It is very good to hear there are others leveraging the full capabilities of thi...

NewEntryHN · on Aug 16, 2020

Out of curiosity I wondered what was the biggest Sqlite databse in my filesystem:

find / -name *.sqlite -printf '%s %p\n' 2>/dev/null | sort -nr | head -n 1

The winner is `favicons.sqlite` from Firefox profile directory, which is 40 MB.

why_only_15 · on Aug 16, 2020

macos version:

mdfind "kMDItemDisplayName == *.sqlite" -0 | xargs -0 stat "-f%z %N" | sort -nr | head -n 5

should be fairly fast because mdfind uses the spotlight backend and already has this data cached.

Hello71 · on Aug 16, 2020

does it include system files?

why_only_15 · on Aug 17, 2020

Yeah -- the top 5 for me includes photos and notes

proto-n · on Aug 16, 2020

Make sure to include .etilqs files as well

kevincox · on Aug 16, 2020

I found the source. It appears that it is an etilqs_ prefix rather than .etilqs but the story is somewhat humorous:

https://github.com/mackyle/sqlite/blob/3cf493d4018042c70a4db...

rasz · on Aug 16, 2020

Chrome History at ~500MB

koeng · on Aug 16, 2020

I have a ~1TB SQLite database (genetic data). All my queries run really fast, and overall I'm very impressed with the performance.

itroot · on Aug 16, 2020

Yep, that's a great use-case! However on such amounts of data I would recommend to split it to several databases - backup, replication, vacuum will be much easier and better. Doesn't applies to sqlite3 only =) . I assume that you data is immutable or append-only, and there is rare writes with lots of reads?

koeng · on Aug 16, 2020

Yep! The data is for the most part append-only, with massive writes once a month (that's how often the genetic repositories update their data dumps) with a few updates scattered in when annotations change.

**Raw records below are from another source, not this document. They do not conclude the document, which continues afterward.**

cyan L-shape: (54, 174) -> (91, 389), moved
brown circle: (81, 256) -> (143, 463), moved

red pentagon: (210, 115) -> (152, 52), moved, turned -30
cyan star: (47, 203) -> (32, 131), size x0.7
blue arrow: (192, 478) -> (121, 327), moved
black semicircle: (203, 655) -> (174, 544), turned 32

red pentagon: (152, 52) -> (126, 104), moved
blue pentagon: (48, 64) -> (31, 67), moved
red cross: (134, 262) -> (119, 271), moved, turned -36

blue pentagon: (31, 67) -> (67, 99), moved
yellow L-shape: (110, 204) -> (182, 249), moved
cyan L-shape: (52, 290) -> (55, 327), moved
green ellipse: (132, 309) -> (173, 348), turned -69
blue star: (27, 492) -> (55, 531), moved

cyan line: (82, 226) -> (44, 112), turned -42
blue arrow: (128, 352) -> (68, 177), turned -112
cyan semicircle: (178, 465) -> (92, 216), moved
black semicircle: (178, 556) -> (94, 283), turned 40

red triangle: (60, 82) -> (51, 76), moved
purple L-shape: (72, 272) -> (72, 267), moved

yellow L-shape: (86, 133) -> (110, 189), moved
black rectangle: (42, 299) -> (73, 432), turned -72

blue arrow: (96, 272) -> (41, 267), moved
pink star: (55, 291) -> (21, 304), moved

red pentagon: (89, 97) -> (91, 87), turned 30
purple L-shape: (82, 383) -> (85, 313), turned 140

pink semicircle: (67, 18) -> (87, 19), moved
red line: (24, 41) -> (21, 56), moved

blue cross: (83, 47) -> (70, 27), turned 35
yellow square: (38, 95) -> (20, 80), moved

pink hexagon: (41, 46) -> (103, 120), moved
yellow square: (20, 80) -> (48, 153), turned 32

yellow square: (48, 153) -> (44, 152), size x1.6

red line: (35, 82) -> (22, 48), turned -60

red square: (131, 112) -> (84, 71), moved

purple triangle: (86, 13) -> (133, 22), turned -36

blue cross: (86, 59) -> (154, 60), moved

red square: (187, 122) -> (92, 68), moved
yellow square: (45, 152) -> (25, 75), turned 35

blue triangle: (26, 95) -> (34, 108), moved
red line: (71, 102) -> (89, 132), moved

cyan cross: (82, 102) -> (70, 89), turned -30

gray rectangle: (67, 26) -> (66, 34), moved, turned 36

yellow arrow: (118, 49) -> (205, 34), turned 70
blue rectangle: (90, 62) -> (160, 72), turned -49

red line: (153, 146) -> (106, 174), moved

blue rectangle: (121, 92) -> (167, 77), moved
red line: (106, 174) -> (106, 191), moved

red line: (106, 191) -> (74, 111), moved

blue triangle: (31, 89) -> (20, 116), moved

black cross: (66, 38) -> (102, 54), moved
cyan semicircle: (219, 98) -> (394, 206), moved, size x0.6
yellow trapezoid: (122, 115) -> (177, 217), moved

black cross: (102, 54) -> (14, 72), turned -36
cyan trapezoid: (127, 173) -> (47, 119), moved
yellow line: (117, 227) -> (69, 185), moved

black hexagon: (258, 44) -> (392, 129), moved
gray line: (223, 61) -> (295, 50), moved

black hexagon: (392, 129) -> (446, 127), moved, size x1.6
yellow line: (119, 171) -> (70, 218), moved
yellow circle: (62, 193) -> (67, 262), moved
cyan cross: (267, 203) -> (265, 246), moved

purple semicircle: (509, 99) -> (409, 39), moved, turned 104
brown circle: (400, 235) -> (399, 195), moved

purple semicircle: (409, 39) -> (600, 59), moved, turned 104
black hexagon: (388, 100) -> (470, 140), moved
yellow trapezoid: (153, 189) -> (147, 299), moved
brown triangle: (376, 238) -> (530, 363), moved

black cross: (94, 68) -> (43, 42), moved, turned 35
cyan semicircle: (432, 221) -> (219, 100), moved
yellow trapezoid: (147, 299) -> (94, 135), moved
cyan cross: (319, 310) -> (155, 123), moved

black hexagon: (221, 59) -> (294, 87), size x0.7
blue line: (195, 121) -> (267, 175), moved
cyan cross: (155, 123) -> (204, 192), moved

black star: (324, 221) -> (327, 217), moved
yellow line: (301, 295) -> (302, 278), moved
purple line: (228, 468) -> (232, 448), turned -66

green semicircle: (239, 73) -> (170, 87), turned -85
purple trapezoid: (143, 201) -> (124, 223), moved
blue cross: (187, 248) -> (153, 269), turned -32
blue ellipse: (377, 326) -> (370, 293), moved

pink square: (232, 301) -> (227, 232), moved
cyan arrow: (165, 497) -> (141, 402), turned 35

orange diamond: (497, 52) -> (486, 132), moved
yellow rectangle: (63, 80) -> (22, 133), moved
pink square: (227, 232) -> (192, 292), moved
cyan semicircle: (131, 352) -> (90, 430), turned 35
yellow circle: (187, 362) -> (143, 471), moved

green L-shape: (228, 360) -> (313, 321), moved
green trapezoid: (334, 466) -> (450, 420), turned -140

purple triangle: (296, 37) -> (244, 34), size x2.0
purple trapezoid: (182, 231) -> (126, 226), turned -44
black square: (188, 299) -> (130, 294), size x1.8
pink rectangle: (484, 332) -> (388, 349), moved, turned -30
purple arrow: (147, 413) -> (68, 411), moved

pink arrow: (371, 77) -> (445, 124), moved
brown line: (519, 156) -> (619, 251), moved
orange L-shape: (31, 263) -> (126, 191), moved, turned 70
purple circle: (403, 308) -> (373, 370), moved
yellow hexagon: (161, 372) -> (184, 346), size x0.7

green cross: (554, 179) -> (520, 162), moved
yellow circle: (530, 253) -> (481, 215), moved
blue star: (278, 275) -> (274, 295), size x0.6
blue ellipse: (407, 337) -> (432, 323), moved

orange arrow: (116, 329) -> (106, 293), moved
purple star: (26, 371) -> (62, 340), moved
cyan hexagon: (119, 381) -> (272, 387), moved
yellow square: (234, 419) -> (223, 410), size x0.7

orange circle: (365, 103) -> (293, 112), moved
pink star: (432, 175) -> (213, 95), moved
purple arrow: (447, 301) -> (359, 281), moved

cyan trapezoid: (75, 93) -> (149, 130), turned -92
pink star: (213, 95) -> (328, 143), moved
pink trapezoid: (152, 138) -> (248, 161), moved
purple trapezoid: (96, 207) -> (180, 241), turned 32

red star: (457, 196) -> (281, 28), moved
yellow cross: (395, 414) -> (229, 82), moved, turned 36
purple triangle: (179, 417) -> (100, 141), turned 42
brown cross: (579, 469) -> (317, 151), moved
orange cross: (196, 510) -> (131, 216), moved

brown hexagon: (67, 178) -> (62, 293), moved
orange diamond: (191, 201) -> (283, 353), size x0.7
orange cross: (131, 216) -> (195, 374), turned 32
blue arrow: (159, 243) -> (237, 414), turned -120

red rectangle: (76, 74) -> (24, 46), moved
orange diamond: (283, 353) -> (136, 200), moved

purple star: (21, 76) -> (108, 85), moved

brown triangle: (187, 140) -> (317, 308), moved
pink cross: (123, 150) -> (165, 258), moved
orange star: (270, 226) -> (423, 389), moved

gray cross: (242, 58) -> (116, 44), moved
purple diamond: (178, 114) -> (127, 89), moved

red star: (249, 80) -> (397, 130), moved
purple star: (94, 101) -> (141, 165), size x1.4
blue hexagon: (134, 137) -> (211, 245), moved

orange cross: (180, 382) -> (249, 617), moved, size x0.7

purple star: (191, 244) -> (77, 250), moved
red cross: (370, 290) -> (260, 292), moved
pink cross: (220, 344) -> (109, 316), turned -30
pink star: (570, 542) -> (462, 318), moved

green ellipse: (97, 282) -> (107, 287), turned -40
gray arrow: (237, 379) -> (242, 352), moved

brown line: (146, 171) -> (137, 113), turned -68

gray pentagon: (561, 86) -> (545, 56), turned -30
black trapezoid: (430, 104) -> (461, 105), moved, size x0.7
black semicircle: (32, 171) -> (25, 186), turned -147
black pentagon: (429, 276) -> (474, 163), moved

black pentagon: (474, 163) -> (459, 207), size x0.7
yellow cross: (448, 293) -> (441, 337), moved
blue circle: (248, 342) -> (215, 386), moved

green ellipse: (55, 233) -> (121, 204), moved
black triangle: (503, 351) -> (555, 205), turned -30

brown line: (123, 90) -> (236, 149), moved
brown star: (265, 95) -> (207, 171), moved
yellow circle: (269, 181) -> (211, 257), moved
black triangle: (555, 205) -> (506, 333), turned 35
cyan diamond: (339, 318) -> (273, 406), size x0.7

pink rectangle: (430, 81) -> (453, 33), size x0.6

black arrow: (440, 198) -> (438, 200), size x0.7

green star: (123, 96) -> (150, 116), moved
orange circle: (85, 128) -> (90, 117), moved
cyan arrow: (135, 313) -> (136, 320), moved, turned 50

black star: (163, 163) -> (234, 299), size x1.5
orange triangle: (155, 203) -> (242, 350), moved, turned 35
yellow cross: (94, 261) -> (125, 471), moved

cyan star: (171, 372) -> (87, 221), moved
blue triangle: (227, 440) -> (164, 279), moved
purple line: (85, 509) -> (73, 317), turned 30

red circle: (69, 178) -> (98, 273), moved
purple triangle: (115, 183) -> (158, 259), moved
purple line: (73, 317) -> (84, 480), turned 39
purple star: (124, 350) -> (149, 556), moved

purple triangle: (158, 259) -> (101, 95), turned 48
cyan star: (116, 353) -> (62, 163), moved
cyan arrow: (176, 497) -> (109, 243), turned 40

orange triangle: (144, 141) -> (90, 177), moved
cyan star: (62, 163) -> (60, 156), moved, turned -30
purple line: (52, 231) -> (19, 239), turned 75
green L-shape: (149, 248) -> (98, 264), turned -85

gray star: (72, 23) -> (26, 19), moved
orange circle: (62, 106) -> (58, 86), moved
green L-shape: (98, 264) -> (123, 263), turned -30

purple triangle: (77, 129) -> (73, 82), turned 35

What exactly do you mean by split it to several databases? It seems like to me that would make backup and replication and such more difficult, since now I'd have to manage multiple databases. But I don't have experience there, so I'd love to hear if there are easy ways to do that

itroot · on Aug 17, 2020

If you are doing this for analytical things, setup with one database is OK. But, imagine that you a running something on production with sqlite, and database is really big. It is hard to : VACUUMizing, creating indexes and so on. In that case it's great to shard this thing, even it will be several files on one machine (of course, if you have data that can be sharded, like different users data can be stored on different dbs.)

misev · on Aug 16, 2020

The largest I've worked with until now is a bit over 0.5TB. It's still performing as well as if it was a few GB.

tobylane · on Aug 16, 2020

For those of us who haven’t had a few GB SQLite db, does it perform different to one that is a few MB?

tyingq · on Aug 16, 2020

A few MB would likely be fully in the OS buffer cache. I think you would see the difference when it no longer fits.